Martin Luther King Jr.
I'd been wanting to contact Keith Mikell for a long time. I am one of his 4,000+ friends on FB, we have one mutual friend, but I have been a devoted follower since he published his "I Miss Obama" image of a young girl, her mouth wide open, screaming. His paintings are color saturated, meticulously executed, whimsical and life-affirming, reminiscent of Romare Bearden, Picasso, Matisse and Chagall. When he recently posted an image titled, "I Only Have Eyes For You," I knew I had to interview him. I needed a break from the pandemic and all the bad news every single day. Isn't art, all art—written, visual, dramatic, musical—an antidote to despair? The answer to this rhetorical question, dear reader, is yes.
So I sent Keith a message on FB. He replied right away and we talked for a good long time on Thursday, a mere three days after Floyd George was murdered in Minneapolis. Why is this relevant? In a week of brutal violence, surrender of our resistance is dangerous, as life is now bifurcated into the living and the dead, the righteous and those who have fallen. And I mean this in the biblical sense. Indeed, a Catholic friend of mine has said that the current resident of the White House is not the devil, he's the anti-Christ. To continue the analogy, so is George Floyd's killer. And though revelations, accusations and rage abound, what is valuable should be clear, if only we could understand that history is written as we speak.
Therefore, today, let me celebrate the transcendent work of an African American artist and dedicate this blog post to all the black men who have been murdered by the police in recent years. If this had been Keith Mikell's fate, he would not be making his art today. He would have been lost to us.

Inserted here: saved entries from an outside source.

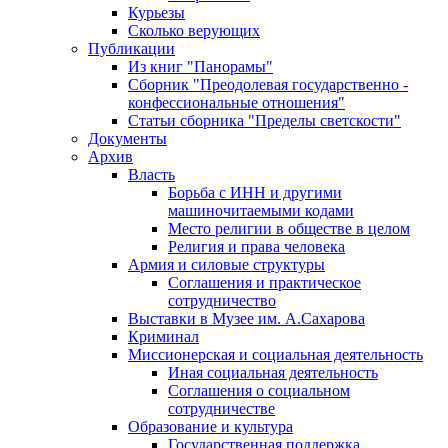
Курьезы
Сколько верующих
Публикации
Из книг "Панорамы"
Сборник "Преодолевая государственно -
конфессиональные отношения"
Статьи сборника "Пределы светскости"
Документы
Архив
Власть
Борьба с ИНН и другими
машиночитаемыми кодами
Место религии в обществе в целом
Религия и права человека
Армия и силовые структуры
Соглашения и практическое
сотрудничество
Выставки в Музее им. А.Сахарова
Криминал
Миссионерская и социальная деятельность
Иная социальная деятельность
Соглашения о социальном
сотрудничестве
Образование и культура
Государственная поддержка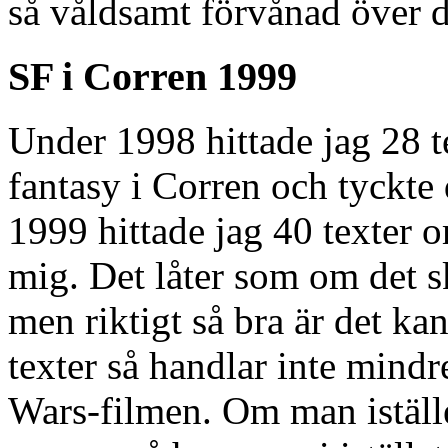
så våldsamt förvånad över d
SF i Corren 1999
Under 1998 hittade jag 28 t
fantasy i Corren och tyckte d
1999 hittade jag 40 texter 
mig. Det låter som om det sk
men riktigt så bra är det kan
texter så handlar inte mind
Wars-filmen. Om man iställe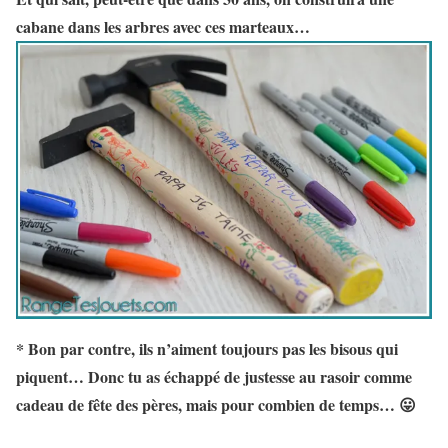
cabane dans les arbres avec ces marteaux…
* Bon par contre, ils n’aiment toujours pas les bisous qui
piquent… Donc tu as échappé de justesse au rasoir comme
cadeau de fête des pères, mais pour combien de temps… 😛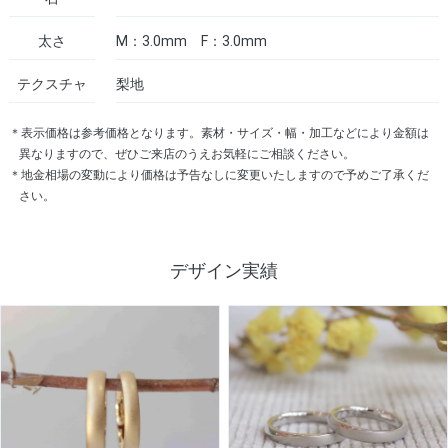
太さ
M：3.0mm F：3.0mm
テクスチャ
梨地
＊表示価格は参考価格となります。素材・サイズ・幅・加工などにより金額は
異なりますので、ぜひご来店のうえお気軽にご相談ください。
＊地金相場の変動により価格は予告なしに変更いたしますので予めご了承くだ
さい。
デザイン実績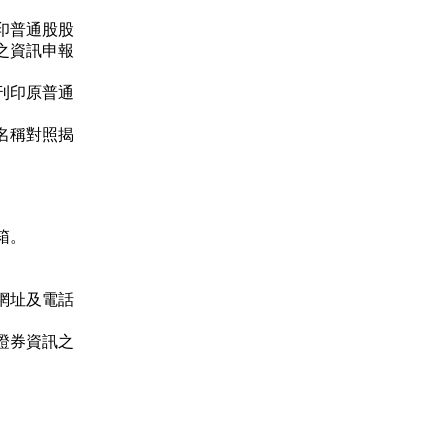
印普通股股
之資訊申報
刊印原普通
名稱對照揭
件信箱。
網址及電話
證券資訊之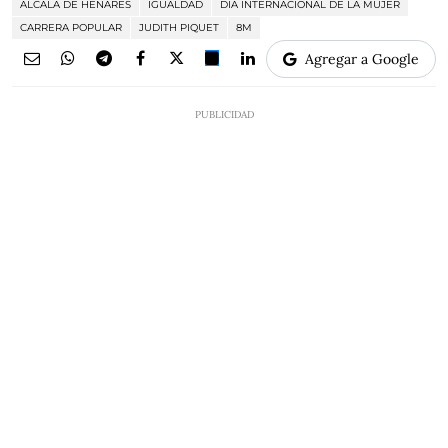
ALCALÁ DE HENARES
IGUALDAD
DÍA INTERNACIONAL DE LA MUJER
CARRERA POPULAR
JUDITH PIQUET
8M
Agregar a Google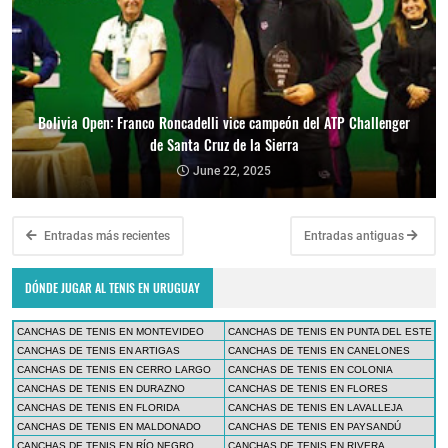
Bolivia Open: Franco Roncadelli vice campeón del ATP Challenger
de Santa Cruz de la Sierra
June 22, 2025
Entradas más recientes
Entradas antiguas
DÓNDE JUGAR AL TENIS EN URUGUAY
CANCHAS DE TENIS EN MONTEVIDEO
CANCHAS DE TENIS EN PUNTA DEL ESTE
CANCHAS DE TENIS EN ARTIGAS
CANCHAS DE TENIS EN CANELONES
CANCHAS DE TENIS EN CERRO LARGO
CANCHAS DE TENIS EN COLONIA
CANCHAS DE TENIS EN DURAZNO
CANCHAS DE TENIS EN FLORES
CANCHAS DE TENIS EN FLORIDA
CANCHAS DE TENIS EN LAVALLEJA
CANCHAS DE TENIS EN MALDONADO
CANCHAS DE TENIS EN PAYSANDÚ
CANCHAS DE TENIS EN RÍO NEGRO
CANCHAS DE TENIS EN RIVERA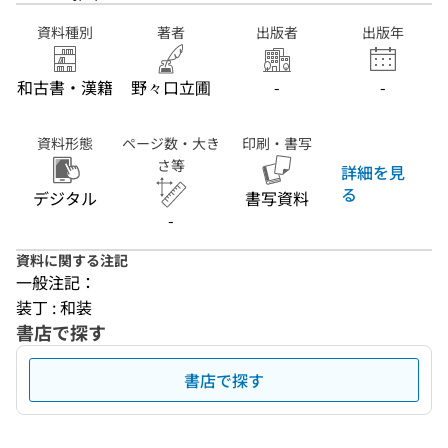
資料種別
著者
出版者
出版年
和古書・漢籍
野々口立圃
-
-
資料形態
ページ数・大き
印刷・書写
さ等
詳細を見
る
デジタル
書写資料
-
資料に関する注記
一般注記：
装丁 : 和装
書店で探す
書店で探す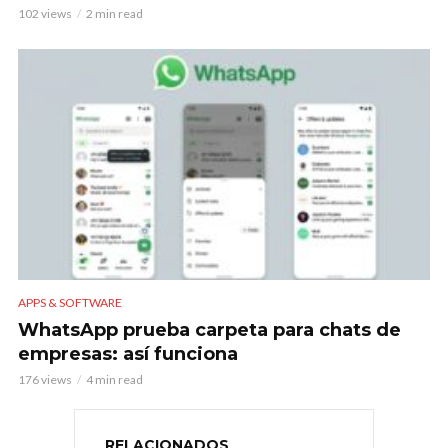
102 views
2 min read
APPS & SOFTWARE
WhatsApp prueba carpeta para chats de
empresas: así funciona
176 views
4 min read
RELACIONADOS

South Central Los Angeles is not a privileged neighborhood, and Keith Mikell is not a child of privilege. His father died before he was a year old and his widowed mother never married again. She worked in the cafeteria of the local elementary school that Keith attended, and saved the first painting he did at the age of eleven—of Jimi Hendrix—in a plastic bag at the back of her closet. She was consistently proud of him as he drew at the kitchen table with his good friend and neighbor, Ron Lewis, who Keith credits for inspiring him to become an artist. "I sometimes stole her lipstick to get some color onto the page," Keith says. Art supplies have always been expensive. So what's a poor, artistic child to do?

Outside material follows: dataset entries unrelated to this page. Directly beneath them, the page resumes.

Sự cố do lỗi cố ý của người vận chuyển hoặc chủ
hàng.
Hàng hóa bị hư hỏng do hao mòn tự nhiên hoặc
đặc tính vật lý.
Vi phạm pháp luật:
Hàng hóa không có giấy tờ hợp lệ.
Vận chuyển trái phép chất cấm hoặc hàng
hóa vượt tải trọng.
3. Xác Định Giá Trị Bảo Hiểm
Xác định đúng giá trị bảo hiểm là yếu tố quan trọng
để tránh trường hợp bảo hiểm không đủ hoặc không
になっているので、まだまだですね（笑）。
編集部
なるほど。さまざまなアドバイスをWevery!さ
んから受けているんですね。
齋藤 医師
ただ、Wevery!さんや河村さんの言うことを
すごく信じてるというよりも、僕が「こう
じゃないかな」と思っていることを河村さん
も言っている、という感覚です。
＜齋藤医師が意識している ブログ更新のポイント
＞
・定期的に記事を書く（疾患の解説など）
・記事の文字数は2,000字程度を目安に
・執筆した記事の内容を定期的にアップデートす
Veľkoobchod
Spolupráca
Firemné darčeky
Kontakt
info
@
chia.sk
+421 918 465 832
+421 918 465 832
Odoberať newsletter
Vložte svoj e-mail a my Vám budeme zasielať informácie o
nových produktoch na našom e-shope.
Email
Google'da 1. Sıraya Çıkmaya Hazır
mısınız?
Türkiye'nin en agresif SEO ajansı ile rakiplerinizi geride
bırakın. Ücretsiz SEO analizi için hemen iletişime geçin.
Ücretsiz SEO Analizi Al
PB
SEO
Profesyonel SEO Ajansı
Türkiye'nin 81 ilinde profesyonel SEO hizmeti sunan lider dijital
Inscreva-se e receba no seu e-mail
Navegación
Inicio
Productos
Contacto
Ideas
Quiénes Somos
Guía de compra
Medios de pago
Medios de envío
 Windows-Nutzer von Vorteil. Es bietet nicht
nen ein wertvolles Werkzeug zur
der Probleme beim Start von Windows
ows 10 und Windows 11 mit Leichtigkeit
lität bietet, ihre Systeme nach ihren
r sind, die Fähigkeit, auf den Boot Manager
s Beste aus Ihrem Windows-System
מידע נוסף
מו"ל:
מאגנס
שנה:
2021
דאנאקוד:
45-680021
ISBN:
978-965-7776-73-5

His mother lived to see both boys become men, Ron a graphic designer, Keith a successful painter after graduating from the prestigious Otis Parsons School of Design. For a while he supported his art and his growing family with a job at UPS, but the last five years have been different; his art has sold.

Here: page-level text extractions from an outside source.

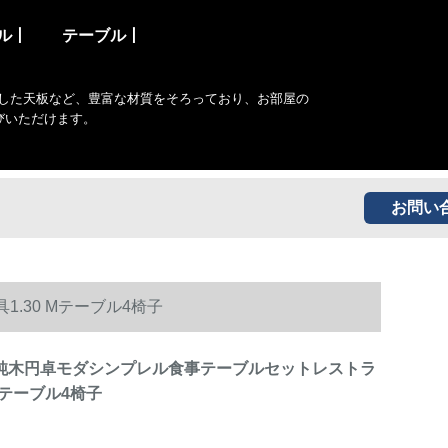
ル丨
テーブル丨
した天板など、豊富な材質をそろっており、お部屋の
びいただけます。
お問い
.30 Mテーブル4椅子
純木円卓モダシンプレル食事テーブルセットレストラ
 Mテーブル4椅子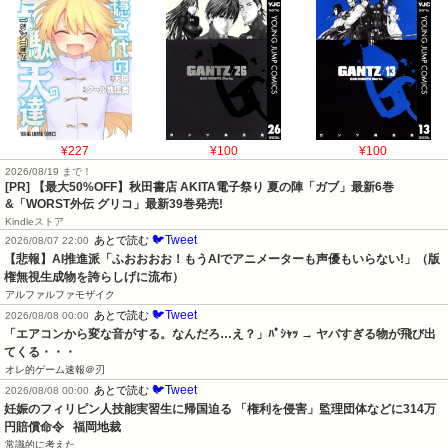
¥227
¥100
¥100
2026/08/19 まで！
[PR] 【最大50%OFF】秋田書店 AKITA電子祭り 夏の陣「ガブ」最新6巻
&「WORST外伝 グリコ」最新39巻発売!
Kindleストア
🐦Tweet
あとで読む
2026/08/07 22:00
【悲報】AI推進派「ふおおおお！もうAIでアニメーターも声優もいらない!」（版
権無視生成物を誇らしげに流布）
アルファルファモザイク
🐦Tweet
あとで読む
2026/08/08 00:00
「エアコンから変な音がする。なんだろ…え？」ﾊﾟｼｬｯ → ヤバすぎる物が飛び出
てくる・・・
オレ的ゲーム速報＠刃
🐦Tweet
あとで読む
2026/08/08 00:00
妊娠のフィリピン人技能実習生に帰国迫る 「権利を侵害」監理団体などに314万
円賠償命令   福岡地裁
常識的に考えた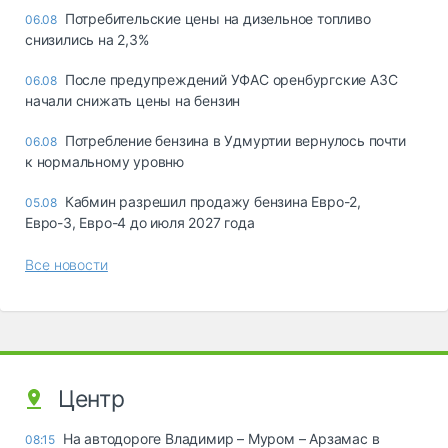
Потребительские цены на дизельное топливо
06.08
снизились на 2,3%
После предупреждений УФАС оренбургские АЗС
06.08
начали снижать цены на бензин
Потребление бензина в Удмуртии вернулось почти
06.08
к нормальному уровню
Кабмин разрешил продажу бензина Евро-2,
05.08
Евро-3, Евро-4 до июля 2027 года
Все новости
Центр
На автодороге Владимир – Муром – Арзамас в
08:15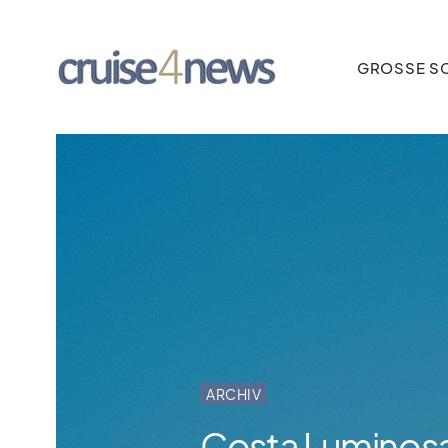
GROSSE SC
ARCHIV
Costa Luminosa 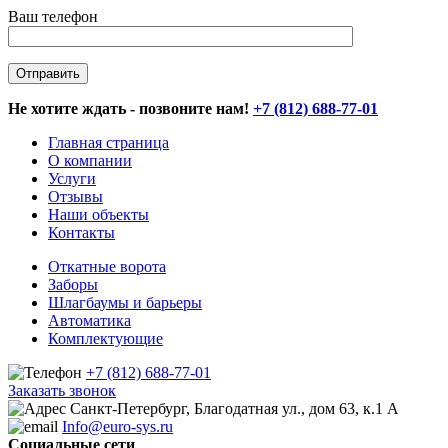
Ваш телефон
Не хотите ждать - позвоните нам!
+7 (812) 688-77-01
Главная страница
О компании
Услуги
Отзывы
Наши объекты
Контакты
Откатные ворота
Заборы
Шлагбаумы и барьеры
Автоматика
Комплектующие
+7 (812) 688-77-01
Заказать звонок
Санкт-Петербург, Благодатная ул., дом 63, к.1 А
Info@euro-sys.ru
Социальные сети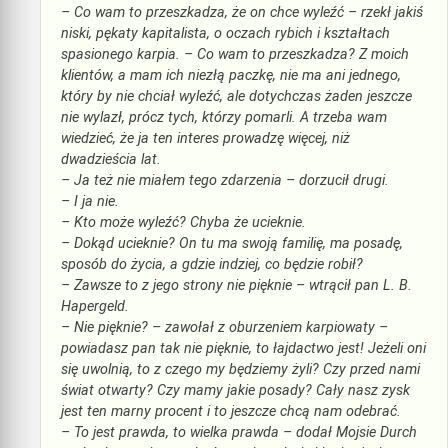
– Co wam to przeszkadza, że on chce wyleźć – rzekł jakiś
niski, pękaty kapitalista, o oczach rybich i kształtach
spasionego karpia. – Co wam to przeszkadza? Z moich
klientów, a mam ich niezłą paczkę, nie ma ani jednego,
który by nie chciał wyleźć, ale dotychczas żaden jeszcze
nie wylazł, prócz tych, którzy pomarli. A trzeba wam
wiedzieć, że ja ten interes prowadzę więcej, niż
dwadzieścia lat.
– Ja też nie miałem tego zdarzenia – dorzucił drugi.
– I ja nie.
– Kto może wyleźć? Chyba że ucieknie.
– Dokąd ucieknie? On tu ma swoją familię, ma posadę,
sposób do życia, a gdzie indziej, co będzie robił?
– Zawsze to z jego strony nie pięknie – wtrącił pan L. B.
Hapergeld.
– Nie pięknie? – zawołał z oburzeniem karpiowaty –
powiadasz pan tak nie pięknie, to łajdactwo jest! Jeżeli oni
się uwolnią, to z czego my będziemy żyli? Czy przed nami
świat otwarty? Czy mamy jakie posady? Cały nasz zysk
jest ten marny procent i to jeszcze chcą nam odebrać.
– To jest prawda, to wielka prawda – dodał Mojsie Durch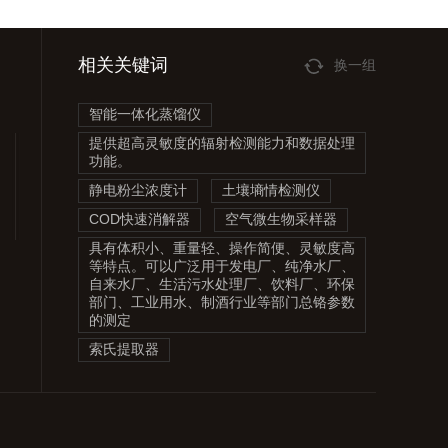
相关关键词
换一组
智能一体化蒸馏仪
提供超高灵敏度的辐射检测能力和数据处理
功能。
静电粉尘浓度计
土壤墒情检测仪
COD快速消解器
空气微生物采样器
具有体积小、重量轻、操作简便、灵敏度高
等特点。可以广泛用于发电厂、纯净水厂、
自来水厂、生活污水处理厂、饮料厂、环保
部门、工业用水、制酒行业等部门总铬参数
的测定
索氏提取器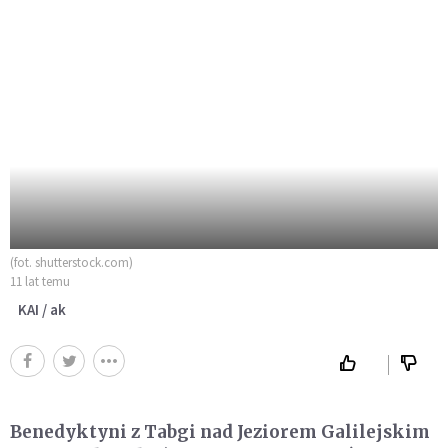
(fot. shutterstock.com)
11 lat temu
KAI / ak
Benedyktyni z Tabgi nad Jeziorem Galilejskim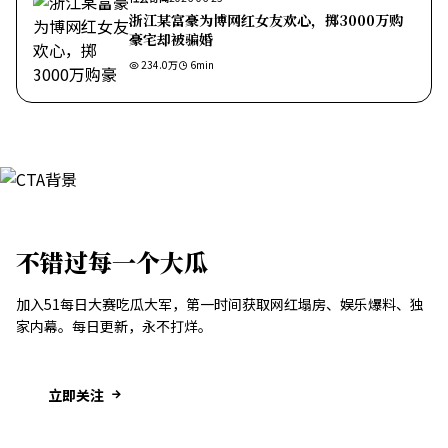
浙江某富豪为博网红女友欢心，掷3000万购
豪宅却被骗婚
234.0万
6
min
不错过每一个大瓜
加入51每日大赛吃瓜大军，第一时间获取网红塌房、娱乐爆料、独
家内幕。每日更新，永不打烊。
立即关注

I suppose an artist's personality isn't always evident from his work, I couldn't argue that. After all, Picasso was both a genius and a misogynist, cruel to the women who modelled for him. Yet, somehow, I knew from his work that Keith was going to be easy to talk to and generous in his offer to agree to a conversation with a stranger, albeit a journalist.
Reflecting on his origins, he remembers that his mother would often doodle and that he has two successful animator cousins—so perhaps the gift is in the genes, but the discipline is an achievement, it's intentional, and an example for us all.
And though Keith is affected by the struggles of our time and all its suffering and challenges, he approaches his creative projects with a light-hearted spirit. "I try not to dwell too much," he says, "it's a pothole in my creative process." He collects images, he reads and reflects on the writing of Princeton professor Michael Eric Dyson, he listens to a lot of music, he sketches out rough ideas, he sustains his Romantic impulse. "I Only Have Eyes for You," is a gift to his then girlfriend, now wife, Rita, who was upset by Keith's "flirtations" with other women. In his effort to reassure her, he painted a love letter, and a masterpiece.